The Dead Sea surpassed every place I visited on my birthright trip
The Dead Sea surpassed every place I visited on my birthright trip. I have never been able to float, for one thing, so lounging atop the incredibly salty water was like discovering a new sense. The scene is almost otherworldly. Masada regally sits above to one side and the jagged desert cliffs of Jordan border the eastern side of the sea. Aside from the feeling of buoyancy, there was something far more important happening in the silence. There was no conflict despite the Dead Sea being both in Israel and in The West Bank. I was technically in The West Bank, which is not the ideal place for Israelis to be. I don’t know if many people on my trip picked up on this, but I knew the soldiers did. Like the people in the water, us Jews seemed to be more buoyant and in good spirits in Palestinian territory. There was no fear.

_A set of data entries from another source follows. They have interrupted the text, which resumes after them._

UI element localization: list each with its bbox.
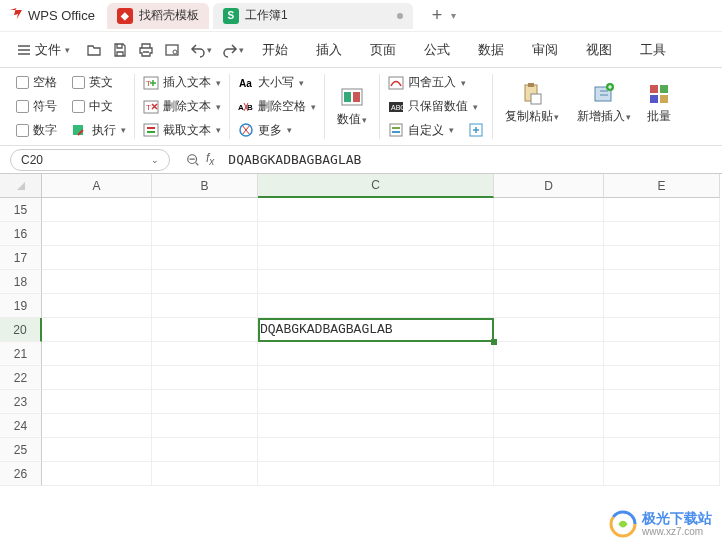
label-execute[interactable]: 执行: [92, 122, 116, 139]
wps-logo-icon: [8, 8, 24, 24]
tab-page[interactable]: 页面: [370, 41, 396, 59]
tab-formula[interactable]: 公式: [424, 41, 450, 59]
extract-text-icon: [143, 122, 159, 138]
file-menu-button[interactable]: 文件 ▾: [8, 37, 78, 63]
file-menu-label: 文件: [35, 41, 61, 59]
insert-text-icon: T: [143, 75, 159, 91]
more-icon: [238, 122, 254, 138]
delete-space-button[interactable]: AB删除空格▾: [238, 98, 316, 116]
titlebar: WPS Office ◆ 找稻壳模板 S 工作簿1 + ▾: [0, 0, 722, 32]
insert-new-button[interactable]: 新增插入▾: [573, 80, 635, 127]
more-button[interactable]: 更多▾: [238, 121, 316, 139]
row-header[interactable]: 22: [0, 366, 42, 390]
fill-handle[interactable]: [491, 339, 497, 345]
save-icon[interactable]: [112, 42, 128, 58]
round-button[interactable]: 四舍五入▾: [388, 74, 485, 92]
row-header[interactable]: 15: [0, 198, 42, 222]
custom-label: 自定义: [408, 122, 444, 139]
row-header-active[interactable]: 20: [0, 318, 42, 342]
checkbox-chinese[interactable]: [72, 100, 85, 113]
row-header[interactable]: 21: [0, 342, 42, 366]
row-header[interactable]: 25: [0, 438, 42, 462]
round-label: 四舍五入: [408, 74, 456, 91]
formula-input[interactable]: DQABGKADBAGBAGLAB: [224, 150, 722, 169]
extract-text-label: 截取文本: [163, 122, 211, 139]
redo-dropdown-icon[interactable]: ▾: [239, 45, 244, 55]
ribbon-group-text-ops: T插入文本▾ T删除文本▾ 截取文本▾: [135, 74, 230, 139]
preview-icon[interactable]: [164, 42, 180, 58]
round-icon: [388, 75, 404, 91]
checkbox-number[interactable]: [16, 124, 29, 137]
row-header[interactable]: 24: [0, 414, 42, 438]
svg-text:A: A: [238, 103, 244, 112]
grid-body[interactable]: DQABGKADBAGBAGLAB: [42, 198, 720, 486]
add-custom-icon[interactable]: [468, 122, 484, 138]
case-label: 大小写: [258, 74, 294, 91]
row-header[interactable]: 23: [0, 390, 42, 414]
formula-bar: C20 ⌄ fx DQABGKADBAGBAGLAB: [0, 146, 722, 174]
keep-number-label: 只保留数值: [408, 98, 468, 115]
open-icon[interactable]: [86, 42, 102, 58]
ribbon: 空格 英文 符号 中文 数字 执行▾ T插入文本▾ T删除文本▾ 截取文本▾ A…: [0, 68, 722, 146]
app-name-label: WPS Office: [28, 8, 95, 23]
keep-number-button[interactable]: ABC只保留数值▾: [388, 98, 485, 116]
row-header[interactable]: 19: [0, 294, 42, 318]
cell-c20[interactable]: DQABGKADBAGBAGLAB: [258, 318, 494, 342]
undo-icon[interactable]: [190, 42, 206, 58]
spreadsheet-icon: S: [223, 8, 239, 24]
svg-rect-15: [344, 92, 351, 102]
insert-text-button[interactable]: T插入文本▾: [143, 74, 221, 92]
ribbon-group-number: 四舍五入▾ ABC只保留数值▾ 自定义▾: [380, 74, 494, 139]
row-header[interactable]: 17: [0, 246, 42, 270]
label-english: 英文: [89, 74, 113, 91]
row-headers: 15 16 17 18 19 20 21 22 23 24 25 26: [0, 198, 42, 486]
batch-button[interactable]: 批量: [645, 80, 673, 127]
redo-icon[interactable]: [222, 42, 238, 58]
fx-icon[interactable]: fx: [206, 151, 214, 167]
chevron-down-icon: ▾: [65, 45, 70, 55]
new-tab-dropdown-icon[interactable]: ▾: [451, 10, 456, 21]
tab-review[interactable]: 审阅: [532, 41, 558, 59]
select-all-corner[interactable]: [0, 174, 42, 198]
watermark: 极光下载站 www.xz7.com: [608, 509, 712, 539]
checkbox-symbol[interactable]: [16, 100, 29, 113]
row-header[interactable]: 18: [0, 270, 42, 294]
insert-new-icon: [592, 82, 616, 106]
tab-insert[interactable]: 插入: [316, 41, 342, 59]
col-header-e[interactable]: E: [604, 174, 720, 198]
tab-template[interactable]: ◆ 找稻壳模板: [107, 3, 209, 29]
row-header[interactable]: 26: [0, 462, 42, 486]
col-header-a[interactable]: A: [42, 174, 152, 198]
svg-rect-9: [147, 131, 155, 133]
copy-paste-button[interactable]: 复制粘贴▾: [501, 80, 563, 127]
new-tab-button[interactable]: +: [425, 4, 449, 28]
undo-dropdown-icon[interactable]: ▾: [207, 45, 212, 55]
tab-data[interactable]: 数据: [478, 41, 504, 59]
checkbox-english[interactable]: [72, 76, 85, 89]
tab-modified-dot-icon: [397, 13, 403, 19]
col-header-c[interactable]: C: [258, 174, 494, 198]
label-chinese: 中文: [89, 98, 113, 115]
tab-tools[interactable]: 工具: [640, 41, 666, 59]
custom-button[interactable]: 自定义▾: [388, 121, 485, 139]
svg-rect-21: [392, 127, 400, 129]
col-header-d[interactable]: D: [494, 174, 604, 198]
tab-workbook[interactable]: S 工作簿1: [213, 3, 413, 29]
case-button[interactable]: Aa大小写▾: [238, 74, 316, 92]
extract-text-button[interactable]: 截取文本▾: [143, 121, 221, 139]
name-box[interactable]: C20 ⌄: [10, 149, 170, 171]
execute-icon: [72, 122, 88, 138]
checkbox-space[interactable]: [16, 76, 29, 89]
row-header[interactable]: 16: [0, 222, 42, 246]
ribbon-group-checkboxes: 空格 英文 符号 中文 数字 执行▾: [8, 74, 135, 139]
batch-label: 批量: [647, 108, 671, 125]
name-box-dropdown-icon[interactable]: ⌄: [151, 155, 159, 165]
zoom-out-icon[interactable]: [186, 153, 200, 167]
tab-start[interactable]: 开始: [262, 41, 288, 59]
tab-workbook-label: 工作簿1: [245, 7, 288, 24]
print-icon[interactable]: [138, 42, 154, 58]
value-button[interactable]: 数值▾: [333, 83, 371, 130]
delete-text-button[interactable]: T删除文本▾: [143, 98, 221, 116]
col-header-b[interactable]: B: [152, 174, 258, 198]
tab-view[interactable]: 视图: [586, 41, 612, 59]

Sometimes during my birthright trip, certain passages by my favorite authors come to mind. When I looked at the IDF soldiers, especially when we were smeared with rejuvenating Dead Sea mud, the quote that was ever-present was Maya Angelou’s simile “…like a rainbow in someone else’s cloud.” That is one of the most beautiful sentiments I have ever heard. It provides a glimmer of hope in an otherwise gloomy reality. Some might say that Israel is a little gloomy, and it must be from time to time. All I know is that it was magical to see the way Israeli citizens looked up to these young soldiers, all of whom were younger than I was. When I walked through the Jerusalem street market with the soldiers in uniform, almost every person smiled or gave them a nod of thanks. Amid the bustling crowds and scents of freshly baked baklava, roasting almonds, aromatic spices, freshly caught fish, and sizzling meat at kabob stands, there were rainbows. Even though I am not an Israeli citizen, I felt a level of gratitude towards these soldiers. Everyone joins the army and serves their time in Israel. It is unquestioned because an Israeli does it to preserve the country, so that future generations can behold its beauty. In my time growing up in Hawaii, I saw everything from valleys of guava trees to breaching whales to lava fountain out of a volcano, but my favorite sights were rainbows. I have seen rainbows in cascading waterfalls, rainbows that arch over dormant volcanoes, and rainbows that kissed the horizon. Not a single rainbow was ever as crisp and vibrant as those soldiers.